Also be sure to read our detailed guide on how to wash you horse rugs here.
Horse rugs are subject to wear and tear from regular use throughout a season. A good maintenance routine will help extend the life of your horse rugs. No matter the quality or cost of your rug they are still made from fabric and are likely to experience damage at some stage, no matter how 'rug friendly' your horse is.
Fortunately a good rug repairer and a little common sense can help extend the life of your horse rugs. Presenting your rug repairer with a cleaned rug will get a much happier response than taking it in dirty, muddy or worse - poop-coated rugs. If you are new to horses or rugging, it is a good idea to source a local rug repairer through your horse network. Rug repairers are talented people with special abilities to resurrect most rugging mishaps - but remember they are not magicians.
Like with most things, an ounce of prevention is worth a tonne of cure and this definitely applies to horse rugs!
Any cuts, nicks or frayed stitching are best dealt with by immediately removing the rug from the horse and getting repaired. What might only be a small snag can very quickly become a full blown tear if it gets caught or a paddock mate finds it to play with. That bit of poly fill poking out the rug in the morning can turn into a snow-storm of fluff across your paddock in the afternoon and your horse innocently standing amongst it (true story!).
Leg straps are a commonly damaged part of a rug and so easily fixed. Fitting leg straps properly can help minimise this sort of damage - but anything can happen with horses. Leg strap clips get stood on, filled with dirt or break during an incident.
All Caribu horse rugs have removable leg straps and replacement leg straps are available to purchase . It is a good idea to keep a spare set or two in the tack room so a broken leg strap does not mean the end of the rug and it can still be used. If a leg strap has been damaged, take the time to check the stitching around the 'd' ring attachments on the rug at both ends of the strap for any signs of strain or stretching in the fabric or stitching. If this is visible, it might be a good idea to take the rug in for some preventative repair.
If your rug has survived in one piece to the end of a season, rather than stuff it in a storage bin or throw it to the back of the shed until you need it again next year, a little bit of maintenance can help the rug be serviceable next time you need it. This particularly applies to winter rugs. Often it is not until we need them in the first cold snap of a season that we pull out a mouldy rug only to find rips we forgot about , mould or chewed holes. When you think it is time to put the big turnout rug away for the last time, this is a good time to a lay it out or throw it over a rail to check for cuts, frayed stitching or stress points.
- Spot clean and gently brush off any dirt on the outside of the rug.
- If your horse has left his winter coat on the lining of his winter rug, remove the hair either with a curry comb or vacuum. This is the main reason we recommend using a ripstop or moleskin under winter rugs - while the outer shell of the rug may get dirty, the underside stays clean and does not need regular laundering.

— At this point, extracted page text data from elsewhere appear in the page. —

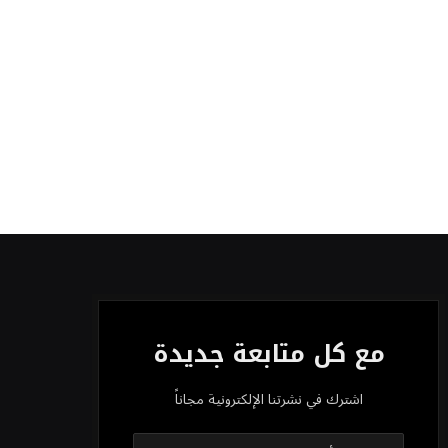
مع كل متابعة جديدة
اشترك في نشرتنا الإلكترونية مجاناً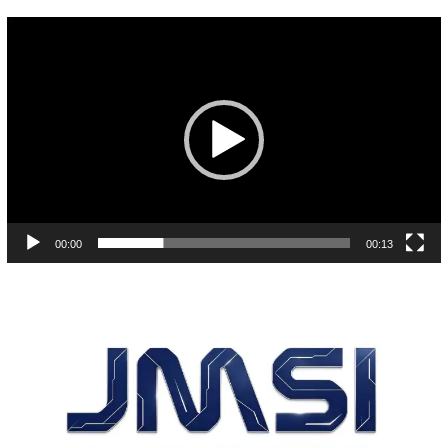
Pemutar
Video
00:00
00:13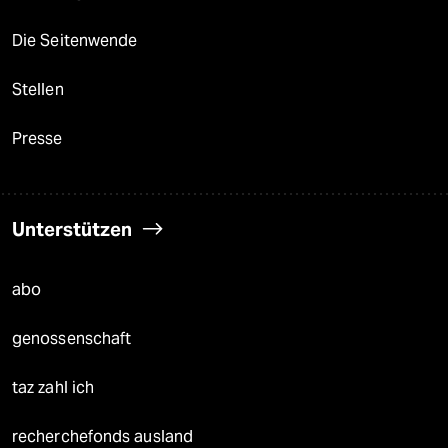
Die Seitenwende
Stellen
Presse
Unterstützen
abo
genossenschaft
taz zahl ich
recherchefonds ausland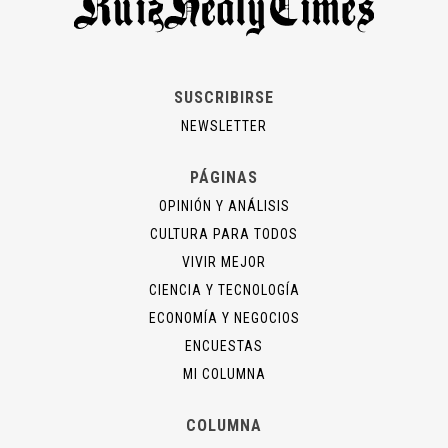
SUSCRIBIRSE
NEWSLETTER
PÁGINAS
OPINIÓN Y ANÁLISIS
CULTURA PARA TODOS
VIVIR MEJOR
CIENCIA Y TECNOLOGÍA
ECONOMÍA Y NEGOCIOS
ENCUESTAS
MI COLUMNA
COLUMNA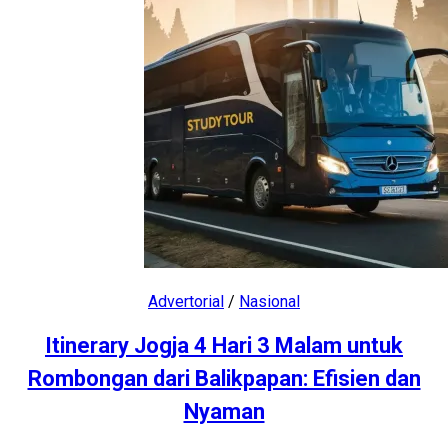
Advertorial
/
Nasional
Itinerary Jogja 4 Hari 3 Malam untuk
Rombongan dari Balikpapan: Efisien dan
Nyaman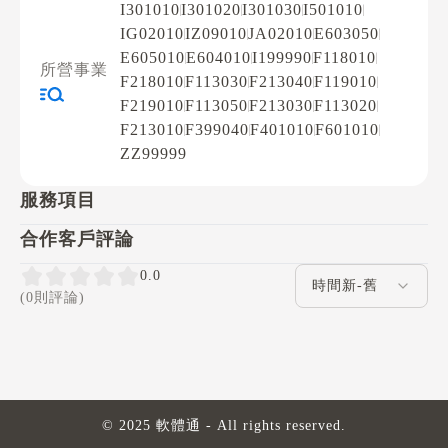
I301010
I301020
I301030
I501010
IG02010
IZ09010
JA02010
E603050
E605010
E604010
I199990
F118010
所營事業
F218010
F113030
F213040
F119010
F219010
F113050
F213030
F113020
F213010
F399040
F401010
F601010
ZZ99999
服務項目
合作客戶評論
評論排序
0.0
(0則評論)
© 2025 軟體通 - All rights reserved.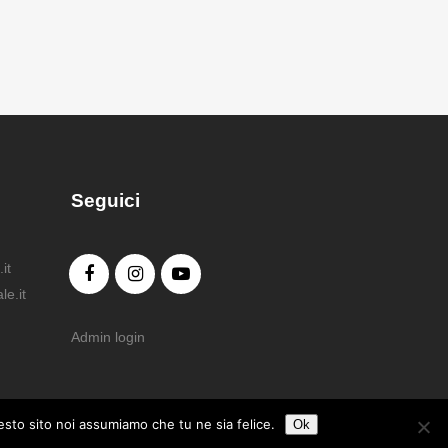
Seguici
it
e.it
Admin login
uesto sito noi assumiamo che tu ne sia felice.
Ok
iolo. Tutti i diritti riservati.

- Give all rugs a good airing and make sure they are completely dry before putting in to storage. If you are going to wash the rug, follow the manufacturer’s washing instructions and dry well.
- Check the leg straps, chest buckles, belly surcingles and neck straps. If any of these show signs of wear, or are still being held together with twine after your emergency repair earlier in the season, they should be either replaced or reinforced for use next year with a visit to the rug repairers.

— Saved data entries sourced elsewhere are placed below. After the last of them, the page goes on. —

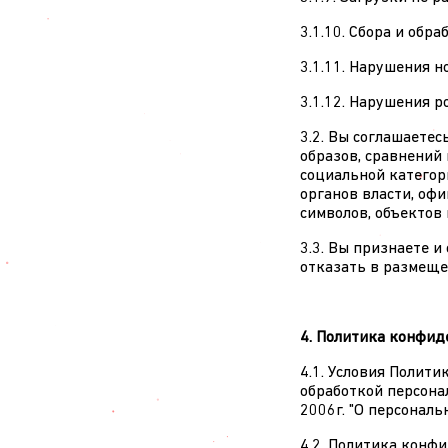
3.1.10. Сбора и об
3.1.11. Нарушения н
3.1.12. Нарушения 
3.2. Вы соглашаетес
образов, сравнений 
социальной категор
органов власти, офи
символов, объектов
3.3. Вы признаете и
отказать в размеще
4. Политика конфи
4.1. Условия Полит
обработкой персон
2006г. "О персональ
4.2. Политика конф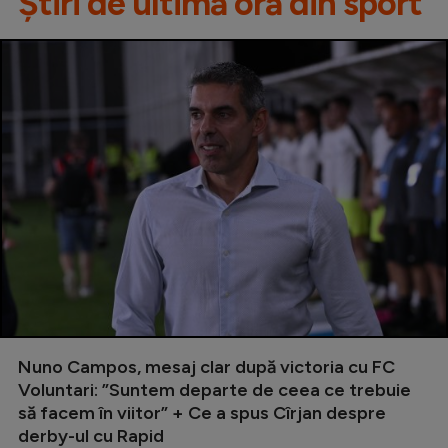
Știri de ultimă oră din sport
Nuno Campos, mesaj clar după victoria cu FC
Voluntari: ”Suntem departe de ceea ce trebuie
să facem în viitor” + Ce a spus Cîrjan despre
derby-ul cu Rapid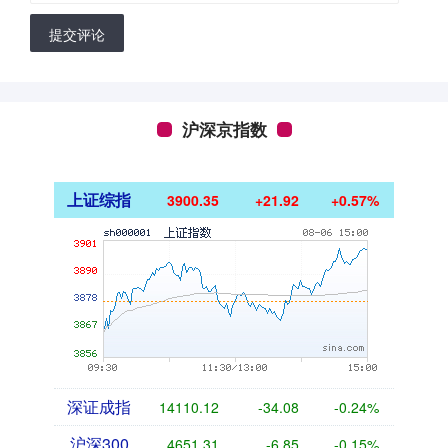
提交评论
沪深京指数
上证综指
3900.35
+21.92
+0.57%
深证成指
14110.12
-34.08
-0.24%
沪深300
4651.31
-6.85
-0.15%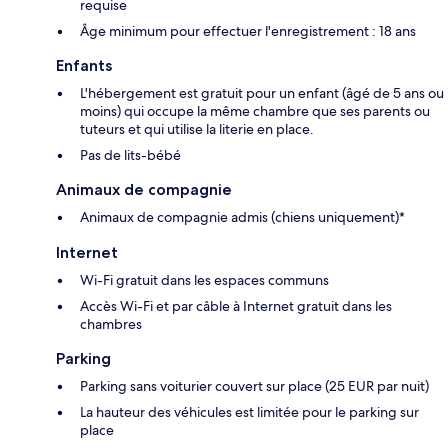
requise
Âge minimum pour effectuer l'enregistrement : 18 ans
Enfants
L'hébergement est gratuit pour un enfant (âgé de 5 ans ou
moins) qui occupe la même chambre que ses parents ou
tuteurs et qui utilise la literie en place.
Pas de lits-bébé
Animaux de compagnie
Animaux de compagnie admis (chiens uniquement)*
Internet
Wi-Fi gratuit dans les espaces communs
Accès Wi-Fi et par câble à Internet gratuit dans les
chambres
Parking
Parking sans voiturier couvert sur place (25 EUR par nuit)
La hauteur des véhicules est limitée pour le parking sur
place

- If you have a canvas rug the end of the season is a good time to re-proof it and allow it to fully dry before storing, ready for next year.
- Store in an air tight drum or bin so that rats and mice cannot get to them and they stay clean ready for your next season.
A quick stock take of rugs you have ready and stored away will help you know which rugs you may need to replace before the start of the next season.